Affichage obligatoire à bord
Les navires de plaisance de plus de 12 mètres sont tenus d'afficher un plan de gestion des ordures à bord, décrivant les procédures de collecte, stockage, traitement et élimination des déchets. Ce document doit être rédigé dans la langue de travail de l'équipage. Même si votre voilier est plus petit, s'inspirer de cette démarche est une excellente pratique.
Organiser la gestion des déchets à bord
La bonne gestion des déchets commence avant même de quitter le port. En anticipant et en s'organisant, on réduit considérablement la quantité de déchets générés à bord.
Avant de partir : réduire à la source
Le meilleur déchet est celui qu'on ne produit pas. Avant d'embarquer :
- Retirez les suremballages des produits achetés et déposez-les à la poubelle du port
- Transférez les aliments dans des contenants réutilisables (boîtes hermétiques, sachets réutilisables)
- Préférez les grandes quantités aux emballages individuels
- Choisissez des produits de nettoyage biodégradables et concentrés
- Emportez des gourdes et évitez les bouteilles plastique en plastique jetable
Prévoyez à bord un système de tri avec au minimum trois bacs distincts : déchets recyclables (plastiques, métal, verre), déchets alimentaires, et déchets résiduels. Des sacs-poubelles colorés permettent de distinguer facilement les catégories. En escale, renseignez-vous sur les points de collecte du port via l'application YachtMate.

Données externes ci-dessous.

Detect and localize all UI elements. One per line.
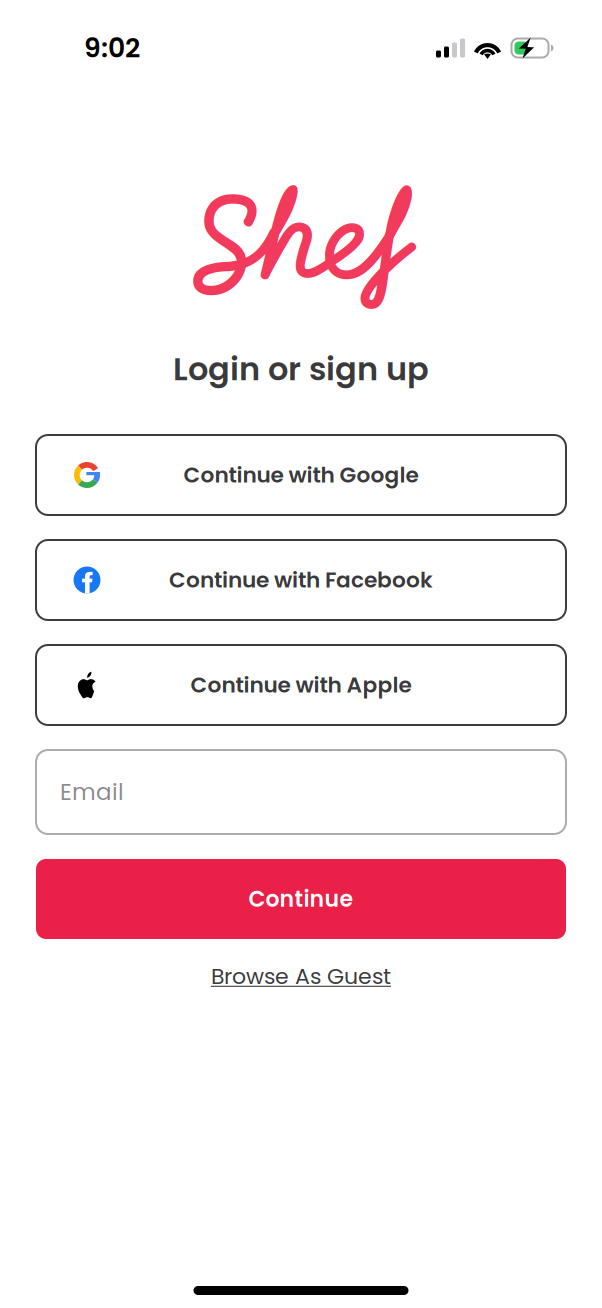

En navigation : stocker proprement
À bord, l'espace est limité mais le stockage des déchets doit être planifié. Utilisez des sacs hermétiques résistants pour éviter les odeurs et les fuites dans la cale. Compactez les emballages pour gagner de la place. Certains marins utilisent des filets extérieurs pour les bouteilles propres et rincées, mais veillez à ce qu'ils soient bien sécurisés pour éviter tout risque de chute à la mer.
Les eaux grises (cuisine, lavabo, douche) peuvent être rejetées en mer hors des zones spéciales, mais l'utilisation de produits de nettoyage biodégradables est fortement recommandée pour limiter l'impact sur l'écosystème marin. Les eaux noires (WC) sont soumises à des règles spécifiques et doivent être stockées dans un tank et vidangées uniquement aux installations portuaires agréées ou au-delà de 3 milles (12 milles en zones spéciales).

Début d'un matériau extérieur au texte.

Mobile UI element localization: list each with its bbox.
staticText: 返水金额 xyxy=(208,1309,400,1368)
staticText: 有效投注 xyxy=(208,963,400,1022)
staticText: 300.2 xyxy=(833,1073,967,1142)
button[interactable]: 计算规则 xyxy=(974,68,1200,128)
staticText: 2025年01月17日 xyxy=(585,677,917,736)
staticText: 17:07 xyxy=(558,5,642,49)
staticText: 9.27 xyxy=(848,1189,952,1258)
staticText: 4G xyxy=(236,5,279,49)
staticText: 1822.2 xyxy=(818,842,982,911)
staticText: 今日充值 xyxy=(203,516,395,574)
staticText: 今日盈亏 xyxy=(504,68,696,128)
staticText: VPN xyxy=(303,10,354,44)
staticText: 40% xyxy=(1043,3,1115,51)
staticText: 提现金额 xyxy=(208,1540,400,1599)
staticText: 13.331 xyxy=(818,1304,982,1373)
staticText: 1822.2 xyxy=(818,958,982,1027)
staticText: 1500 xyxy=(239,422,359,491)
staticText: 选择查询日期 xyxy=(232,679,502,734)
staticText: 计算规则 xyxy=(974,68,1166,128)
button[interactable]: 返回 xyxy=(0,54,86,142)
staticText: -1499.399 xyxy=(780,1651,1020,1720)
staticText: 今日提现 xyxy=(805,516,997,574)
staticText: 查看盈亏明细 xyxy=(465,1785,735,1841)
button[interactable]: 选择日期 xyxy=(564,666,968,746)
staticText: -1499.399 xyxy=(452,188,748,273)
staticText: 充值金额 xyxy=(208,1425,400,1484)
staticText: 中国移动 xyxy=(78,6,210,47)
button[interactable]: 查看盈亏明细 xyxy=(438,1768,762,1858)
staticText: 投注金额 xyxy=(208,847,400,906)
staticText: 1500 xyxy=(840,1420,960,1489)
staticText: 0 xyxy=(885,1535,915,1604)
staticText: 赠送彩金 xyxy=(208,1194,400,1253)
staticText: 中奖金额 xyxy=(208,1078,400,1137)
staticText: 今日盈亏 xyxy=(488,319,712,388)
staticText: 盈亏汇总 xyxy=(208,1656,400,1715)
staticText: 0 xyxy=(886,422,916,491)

Au port : déposer dans les équipements dédiés
La grande majorité des ports de plaisance sont aujourd'hui équipés de points de collecte des déchets. En France, la loi impose aux ports de proposer des installations de réception des ordures. Profitez de chaque escale pour vider vos sacs-poubelles dans les conteneurs appropriés. Certains ports proposent même des points de collecte pour les huiles usagées, les filtres, les batteries et les produits chimiques.
L'impact concret sur les océans
Comprendre pourquoi ces règles existent renforce la motivation à les respecter. Chaque année, entre 8 et 12 millions de tonnes de plastique finissent dans les océans. La plaisance représente une part de cette pollution, certes minoritaire par rapport au transport maritime commercial ou aux rejets terrestres, mais non négligeable. Un simple sac plastique peut mettre jusqu'à 400 ans à se dégrader, se fragmentant en microplastiques qui contaminent la chaîne alimentaire marine — et in fine, nos assiettes.

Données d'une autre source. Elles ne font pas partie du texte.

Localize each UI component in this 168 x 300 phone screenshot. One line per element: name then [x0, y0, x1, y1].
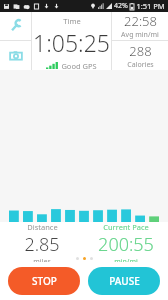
- staticText: 1:51 PM: [136, 1, 165, 11]
- staticText: Avg min/mi: [121, 30, 159, 40]
- button[interactable]: 22:58: [112, 12, 168, 40]
- button[interactable]: Current Pace: [84, 222, 168, 262]
- staticText: 288: [129, 42, 152, 60]
- button[interactable]: Time: [32, 12, 111, 70]
- button[interactable]: Settings: [0, 12, 31, 40]
- button[interactable]: Distance: [0, 222, 84, 262]
- staticText: miles: [33, 257, 51, 262]
- staticText: Calories: [127, 60, 154, 70]
- staticText: STOP: [32, 274, 57, 288]
- staticText: 22:58: [124, 12, 157, 30]
- staticText: Time: [63, 16, 81, 26]
- button[interactable]: STOP: [8, 267, 80, 295]
- staticText: Distance: [27, 222, 58, 232]
- staticText: 200:55: [98, 232, 154, 257]
- staticText: PAUSE: [109, 274, 140, 288]
- staticText: min/mi: [114, 257, 138, 262]
- button[interactable]: PAUSE: [88, 267, 160, 295]
- staticText: Good GPS: [61, 61, 97, 70]
- staticText: Current Pace: [103, 222, 149, 232]
- staticText: 1:05:25: [33, 27, 110, 58]
- staticText: 42%: [114, 1, 128, 11]
- button[interactable]: 288: [112, 41, 168, 70]
- staticText: 2.85: [24, 232, 60, 257]
- button[interactable]: Camera: [0, 41, 31, 70]
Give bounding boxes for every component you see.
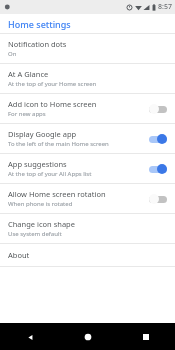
button[interactable]: Home [79,328,97,346]
button[interactable]: At A Glance [0,64,175,93]
staticText: At the top of your Home screen [8,80,97,88]
staticText: Display Google app [8,129,77,139]
button[interactable]: Notification dots [0,34,175,63]
button[interactable]: Allow Home screen rotation [0,184,175,213]
button[interactable]: About [0,244,175,266]
staticText: When phone is rotated [8,200,73,208]
staticText: Change icon shape [8,219,75,229]
button[interactable]: Change icon shape [0,214,175,243]
button[interactable]: Back [21,328,39,346]
staticText: Add icon to Home screen [8,99,97,109]
staticText: Use system default [8,230,62,238]
button[interactable]: Setting enabled [147,132,169,146]
staticText: Notification dots [8,39,67,49]
button[interactable]: Recent apps [137,328,155,346]
staticText: Allow Home screen rotation [8,189,106,199]
staticText: About [8,250,30,260]
button[interactable]: Setting enabled [147,162,169,176]
staticText: At the top of your All Apps list [8,170,92,178]
button[interactable]: App suggestions [0,154,175,183]
staticText: At A Glance [8,69,49,79]
staticText: Home settings [8,18,71,30]
staticText: 8:57 [158,2,172,12]
button[interactable]: Setting disabled [147,102,169,116]
staticText: For new apps [8,110,46,118]
staticText: App suggestions [8,159,67,169]
button[interactable]: Setting disabled [147,192,169,206]
staticText: To the left of the main Home screen [8,140,109,148]
button[interactable]: Add icon to Home screen [0,94,175,123]
button[interactable]: Display Google app [0,124,175,153]
staticText: On [8,50,17,58]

La Méditerranée, mer semi-fermée avec un renouvellement des eaux très lent, est l'une des mers les plus polluées au monde par les plastiques. En tant que plaisanciers, nous sommes à la fois témoins de cette dégradation et acteurs de la solution.
"Naviguer, c'est appartenir à la mer. Prendre soin d'elle, c'est préserver ce privilege pour les générations futures."